TEC
TEC copied to clipboard
Towards Sustainable Self-supervised Learning
The official implementation of paper: Towards Sustainable Self-supervised Learning Target-Enhanced Conditional (TEC) pretraining: a Faster and Stronger self-supervised pretraining method.
Introduction
Although increasingly training-expensive, most self-supervised learning (SSL) models have repeatedly been trained from scratch but not fully utilized, since only a few SOTAs are employed for downstream tasks.
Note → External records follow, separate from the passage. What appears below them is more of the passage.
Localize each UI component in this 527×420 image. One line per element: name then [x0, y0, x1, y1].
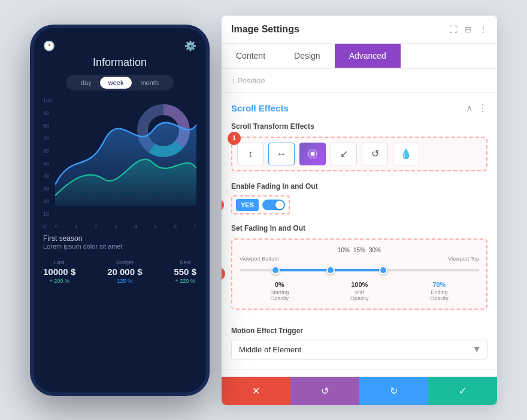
panel-title: Image Settings: [231, 24, 299, 35]
section-header: Scroll Effects ∧ ⋮: [231, 102, 487, 114]
select-arrow-icon: ▼: [472, 344, 481, 355]
stat-last-value: 10000 $: [43, 267, 75, 277]
position-label: ↑ Position: [231, 76, 265, 85]
slider-thumb-2[interactable]: [326, 266, 335, 274]
main-container: 🕐 ⚙️ Information day week month 100 90 8…: [0, 0, 527, 420]
viewport-bottom-label: Viewport Bottom: [240, 256, 279, 262]
ending-opacity-value: 70%: [430, 281, 449, 288]
transform-btn-arrows[interactable]: ↕: [237, 143, 264, 165]
mid-opacity: 100% MidOpacity: [350, 281, 369, 301]
motion-trigger-section: Motion Effect Trigger Middle of Element …: [222, 327, 497, 369]
stat-last: Last 10000 $ + 200 %: [43, 259, 75, 284]
toggle-knob: [275, 201, 284, 209]
badge-2: 2: [222, 198, 224, 211]
stat-next-value: 550 $: [174, 267, 196, 277]
starting-opacity: 0% StartingOpacity: [270, 281, 289, 301]
tab-day[interactable]: day: [72, 77, 100, 89]
line-chart: [55, 98, 196, 207]
starting-opacity-value: 0%: [270, 281, 289, 288]
panel-tabs: Content Design Advanced: [222, 44, 497, 69]
set-fading-section: Set Fading In and Out 3 10% 15% 30% View…: [231, 224, 487, 310]
slider-top-labels: 10% 15% 30%: [240, 247, 479, 253]
panel-header: Image Settings ⛶ ⊟ ⋮: [222, 16, 497, 44]
transform-buttons: 1 ↕ ↔ ↙: [231, 137, 487, 171]
section-more-icon[interactable]: ⋮: [478, 102, 487, 114]
stat-budget-value: 20 000 $: [107, 267, 142, 277]
toggle-switch[interactable]: [262, 200, 285, 210]
save-button[interactable]: ✓: [428, 377, 497, 405]
tab-month[interactable]: month: [132, 77, 167, 89]
opacity-values: 0% StartingOpacity 100% MidOpacity 70% E…: [240, 281, 479, 301]
transform-btn-rotate[interactable]: ↺: [362, 143, 388, 165]
viewport-top-label: Viewport Top: [448, 256, 479, 262]
stat-next-change: + 220 %: [174, 278, 196, 284]
reset-right-button[interactable]: ↻: [359, 377, 428, 405]
phone-tabs: day week month: [66, 75, 174, 90]
section-controls: ∧ ⋮: [466, 102, 487, 114]
stats-row: Last 10000 $ + 200 % Budget 20 000 $ 125…: [43, 259, 196, 284]
y-axis: 100 90 80 70 60 50 40 30 20 10 0: [43, 98, 52, 229]
slider-thumb-1[interactable]: [271, 266, 280, 274]
transform-btn-blur[interactable]: [299, 143, 326, 165]
header-icons: ⛶ ⊟ ⋮: [449, 25, 487, 34]
yes-toggle: YES: [231, 195, 290, 214]
mid-opacity-name: MidOpacity: [350, 289, 369, 301]
fading-label: Set Fading In and Out: [231, 224, 487, 232]
scroll-effects-section: Scroll Effects ∧ ⋮ Scroll Transform Effe…: [222, 93, 497, 327]
transform-btn-rotate-left[interactable]: ↙: [331, 143, 357, 165]
settings-panel: Image Settings ⛶ ⊟ ⋮ Content Design Adva…: [222, 16, 497, 405]
expand-icon[interactable]: ⛶: [449, 25, 458, 34]
starting-opacity-name: StartingOpacity: [270, 289, 289, 301]
slider-track-container: [240, 264, 479, 276]
columns-icon[interactable]: ⊟: [465, 25, 472, 34]
cancel-button[interactable]: ✕: [222, 377, 290, 405]
stat-next: Next 550 $ + 220 %: [174, 259, 196, 284]
ending-opacity: 70% EndingOpacity: [430, 281, 449, 301]
motion-trigger-select[interactable]: Middle of Element Top of Element Bottom …: [231, 340, 487, 359]
phone-top-bar: 🕐 ⚙️: [43, 40, 196, 52]
panel-footer: ✕ ↺ ↻ ✓: [222, 376, 497, 405]
settings-icon: ⚙️: [184, 40, 196, 52]
yes-label: YES: [236, 199, 259, 211]
mid-opacity-value: 100%: [350, 281, 369, 288]
ending-opacity-name: EndingOpacity: [430, 289, 449, 301]
stat-budget-label: Budget: [107, 259, 142, 265]
transform-btn-horizontal[interactable]: ↔: [268, 143, 295, 165]
tab-content[interactable]: Content: [222, 44, 280, 68]
stat-budget-change: 125 %: [107, 278, 142, 284]
tab-advanced[interactable]: Advanced: [335, 44, 401, 68]
viewport-labels: Viewport Bottom Viewport Top: [240, 256, 479, 262]
tab-design[interactable]: Design: [280, 44, 335, 68]
phone-title: Information: [43, 56, 196, 69]
motion-select-wrapper: Middle of Element Top of Element Bottom …: [231, 340, 487, 359]
stat-last-change: + 200 %: [43, 278, 75, 284]
collapse-icon[interactable]: ∧: [466, 102, 473, 114]
section-title: Scroll Effects: [231, 103, 289, 113]
clock-icon: 🕐: [43, 40, 55, 52]
slider-thumb-3[interactable]: [379, 266, 387, 274]
stat-last-label: Last: [43, 259, 75, 265]
fading-toggle-wrapper: 2 YES: [231, 195, 290, 214]
more-icon[interactable]: ⋮: [479, 25, 487, 34]
scroll-transform-label: Scroll Transform Effects: [231, 122, 487, 131]
enable-fading-label: Enable Fading In and Out: [231, 182, 487, 191]
x-axis: 0 1 2 3 4 5 6 7: [55, 223, 196, 229]
svg-point-3: [310, 152, 315, 156]
transform-btn-opacity[interactable]: 💧: [393, 143, 419, 165]
stat-budget: Budget 20 000 $ 125 %: [107, 259, 142, 284]
motion-trigger-label: Motion Effect Trigger: [231, 327, 487, 335]
chart-info: First season Lorem ipsum dolor sit amet: [43, 234, 196, 250]
stat-next-label: Next: [174, 259, 196, 265]
help-section: ❓ Help: [222, 369, 497, 376]
season-title: First season: [43, 234, 196, 243]
phone-mockup: 🕐 ⚙️ Information day week month 100 90 8…: [30, 25, 210, 396]
enable-fading-section: Enable Fading In and Out 2 YES: [231, 182, 487, 214]
season-description: Lorem ipsum dolor sit amet: [43, 243, 196, 250]
fading-container: 3 10% 15% 30% Viewport Bottom Viewport T…: [231, 238, 487, 310]
reset-left-button[interactable]: ↺: [290, 377, 359, 405]
panel-content: ↑ Position Scroll Effects ∧ ⋮ Scroll Tra…: [222, 69, 497, 376]
blur-icon: [307, 149, 318, 159]
badge-3: 3: [222, 267, 225, 280]
tab-week[interactable]: week: [100, 77, 132, 89]
position-section: ↑ Position: [222, 69, 497, 93]
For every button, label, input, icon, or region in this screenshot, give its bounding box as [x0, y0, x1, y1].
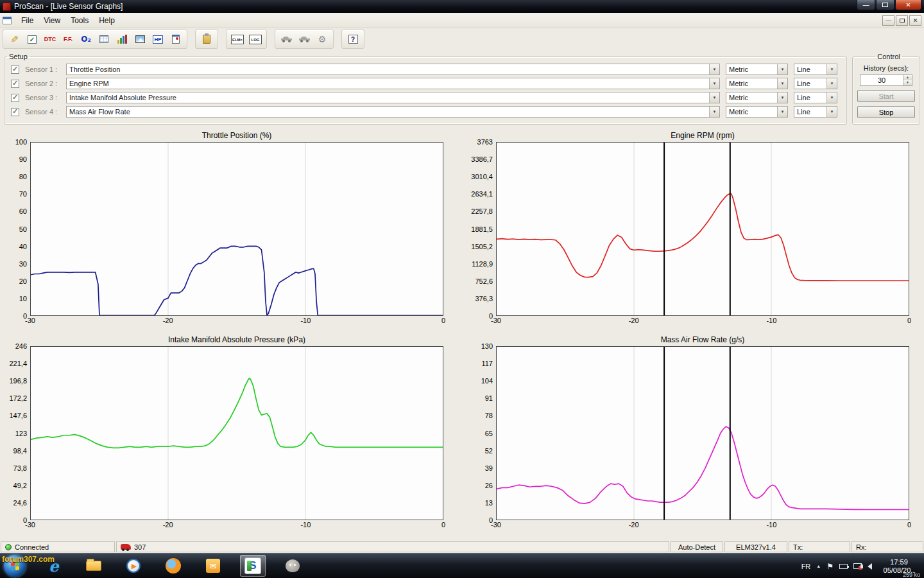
- language-indicator[interactable]: FR: [801, 563, 811, 570]
- sensor-3-select[interactable]: Intake Manifold Absolute Pressure▼: [66, 92, 720, 103]
- connection-status: Connected: [15, 543, 49, 551]
- toolbar-settings-button[interactable]: ⚙: [313, 31, 331, 48]
- mdi-close-button[interactable]: ✕: [909, 15, 921, 26]
- sensor-1-label: Sensor 1 :: [25, 66, 60, 73]
- toolbar-pencil-button[interactable]: ✎: [5, 31, 23, 48]
- title-bar: ProScan - [Live Sensor Graphs] — ✕: [0, 0, 924, 13]
- toolbar-report-button[interactable]: [167, 31, 185, 48]
- sensor-3-style-value: Line: [797, 94, 826, 101]
- taskbar-outlook[interactable]: ✉: [200, 555, 226, 577]
- y-tick-label: 376,3: [475, 295, 493, 302]
- sensor-2-unit-select[interactable]: Metric▼: [726, 78, 788, 89]
- y-tick-label: 104: [481, 377, 493, 385]
- rx-cell: Rx:: [851, 541, 923, 552]
- o2-sensor-icon: O₂: [81, 35, 90, 44]
- folder-icon: [86, 561, 101, 571]
- sensor-1-checkbox[interactable]: [11, 66, 19, 74]
- sensor-1-style-select[interactable]: Line▼: [794, 64, 837, 75]
- action-center-flag-icon[interactable]: ⚑: [826, 562, 834, 571]
- sensor-2-select[interactable]: Engine RPM▼: [66, 78, 720, 89]
- bar-chart-icon: [117, 35, 127, 44]
- taskbar-explorer[interactable]: [81, 555, 107, 577]
- y-tick-label: 49,2: [13, 482, 27, 489]
- toolbar-interface-group: ELM> LOG: [226, 30, 267, 49]
- y-tick-label: 221,4: [9, 360, 27, 367]
- toolbar-disconnect-vehicle-button[interactable]: [295, 31, 313, 48]
- toolbar-hp-button[interactable]: HP: [149, 31, 167, 48]
- plot-area[interactable]: [30, 142, 443, 316]
- x-tick-label: -30: [25, 317, 35, 324]
- y-tick-label: 39: [485, 464, 493, 472]
- history-spinner[interactable]: 30 ▲▼: [860, 74, 912, 86]
- start-button[interactable]: Start: [857, 90, 915, 102]
- sensor-4-style-select[interactable]: Line▼: [794, 106, 837, 118]
- mdi-minimize-button[interactable]: —: [882, 15, 894, 26]
- toolbar-line-graph-button[interactable]: [131, 31, 149, 48]
- sensor-2-checkbox[interactable]: [11, 80, 19, 88]
- chart-title: Throttle Position (%): [1, 131, 443, 142]
- spinner-up-icon[interactable]: ▲: [903, 75, 912, 80]
- y-tick-label: 246: [15, 342, 27, 350]
- toolbar-clipboard-button[interactable]: [198, 31, 216, 48]
- sensor-4-checkbox[interactable]: [11, 108, 19, 116]
- sensor-4-unit-select[interactable]: Metric▼: [726, 106, 788, 118]
- chevron-down-icon: ▼: [826, 78, 837, 89]
- maximize-button[interactable]: [876, 0, 894, 10]
- taskbar-firefox[interactable]: [160, 555, 186, 577]
- toolbar-help-button[interactable]: ?: [344, 31, 362, 48]
- toolbar-bar-graph-button[interactable]: [113, 31, 131, 48]
- volume-icon[interactable]: [868, 563, 872, 570]
- toolbar-elm-button[interactable]: ELM>: [228, 31, 246, 48]
- battery-icon[interactable]: [839, 564, 848, 569]
- sensor-2-style-select[interactable]: Line▼: [794, 78, 837, 89]
- taskbar-gimp[interactable]: [280, 555, 305, 577]
- chevron-down-icon: ▼: [709, 107, 719, 117]
- toolbar-freeze-frame-button[interactable]: F.F.: [59, 31, 77, 48]
- x-tick-label: -30: [491, 521, 501, 529]
- setup-legend: Setup: [7, 53, 30, 60]
- toolbar-log-button[interactable]: LOG: [246, 31, 264, 48]
- toolbar-connect-vehicle-button[interactable]: [277, 31, 295, 48]
- y-tick-label: 172,2: [9, 394, 27, 402]
- chart-intake-map: Intake Manifold Absolute Pressure (kPa) …: [1, 335, 443, 530]
- menu-view[interactable]: View: [38, 14, 65, 27]
- menu-file[interactable]: File: [16, 14, 38, 27]
- sensor-1-unit-select[interactable]: Metric▼: [726, 64, 788, 75]
- auto-detect-cell: Auto-Detect: [671, 541, 723, 552]
- taskbar-media-player[interactable]: ▶: [121, 555, 146, 577]
- toolbar-sensor-check-button[interactable]: ✓: [23, 31, 41, 48]
- toolbar-vehicle-group: ⚙: [275, 30, 334, 49]
- menu-help[interactable]: Help: [94, 14, 120, 27]
- sensor-2-style-value: Line: [797, 80, 826, 87]
- spinner-down-icon[interactable]: ▼: [903, 80, 912, 85]
- mdi-child-icon[interactable]: [3, 17, 12, 24]
- sensor-3-unit-select[interactable]: Metric▼: [726, 92, 788, 103]
- stop-button[interactable]: Stop: [857, 106, 915, 118]
- y-tick-label: 117: [481, 360, 493, 367]
- plot-area[interactable]: [30, 346, 443, 520]
- taskbar-proscan[interactable]: S: [240, 555, 266, 577]
- minimize-button[interactable]: —: [857, 0, 875, 10]
- sensor-4-select[interactable]: Mass Air Flow Rate▼: [66, 106, 720, 118]
- x-tick-label: -20: [163, 317, 173, 324]
- toolbar-o2-button[interactable]: O₂: [77, 31, 95, 48]
- sensor-3-checkbox[interactable]: [11, 94, 19, 102]
- chevron-down-icon: ▼: [709, 78, 719, 89]
- x-axis: -30-20-100: [496, 521, 909, 530]
- toolbar-dtc-button[interactable]: DTC: [41, 31, 59, 48]
- plot-area[interactable]: [496, 346, 909, 520]
- close-button[interactable]: ✕: [895, 0, 921, 10]
- sensor-3-style-select[interactable]: Line▼: [794, 92, 837, 103]
- checklist-icon: ✓: [28, 35, 37, 44]
- menu-tools[interactable]: Tools: [65, 14, 94, 27]
- toolbar-table-button[interactable]: [95, 31, 113, 48]
- app-icon[interactable]: [3, 3, 11, 11]
- y-tick-label: 13: [485, 499, 493, 507]
- freeze-frame-icon: F.F.: [64, 36, 73, 42]
- mdi-restore-button[interactable]: [896, 15, 908, 26]
- proscan-window: ProScan - [Live Sensor Graphs] — ✕ File …: [0, 0, 924, 578]
- plot-area[interactable]: [496, 142, 909, 316]
- sensor-1-select[interactable]: Throttle Position▼: [66, 64, 720, 75]
- chevron-up-icon[interactable]: ▲: [816, 564, 821, 568]
- sensor-4-unit-value: Metric: [729, 108, 777, 116]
In this work, we explore a sustainable SSL framework with two major challenges: i) learning a stronger new SSL model based on the existing pretrained SSL model, also called as base model, in a cost-friendly manner, ii) allowing the training of the new model to be compatible with various base models.
We propose a Target-Enhanced Conditional (TEC) scheme which introduces two components to the existing mask-reconstruction based SSL. Firstly, we propose patch-relation enhanced targets which enhances the target given by base model and encourages the new model to learn semantic-relation knowledge from the base model by using incomplete inputs. This hardening and target-enhancing help the new model surpass the base model, since they enforce additional patch relation modeling to handle incomplete input. Secondly, we introduce a conditional adapter that adaptively adjusts new model prediction to align with the target of different base models.
TEC Performance
| Method | Network | Base model | Pretrain data | Epoch | Top 1 acc. | PT Weights | Logs |
|---|---|---|---|---|---|---|---|
| TEC | ViT-B | MAE 300ep | ImageNet-1k | 100 | 83.9 | weights | PT FT |
| TEC | ViT-B | MAE | ImageNet-1k | 300 | 84.7 | weights | PT FT |
| TEC | ViT-B | MAE | ImageNet-1k | 800 | 84.8 | weights | PT FT |
| TEC | ViT-B | iBoT | ImageNet-1k | 300 | 84.8 | weights | PT FT |
| TEC | ViT-B | iBoT | ImageNet-1k | 800 | 85.1 | weights | PT FT |
| TEC | ViT-L | MAE | ImageNet-1k | 300 | 86.5 | weights | PT FT |
Training
Requirement
-
timm==0.3.2 pytorch 1.8.1
-
Download the pretrained SSL model of MAE/iBoT from the official repo. Change the pretrained model path in
models/pretrained_basemodels.pyfile.
Pretraining and Finetuning
MAE-ViT-B base model and ViT-B new model.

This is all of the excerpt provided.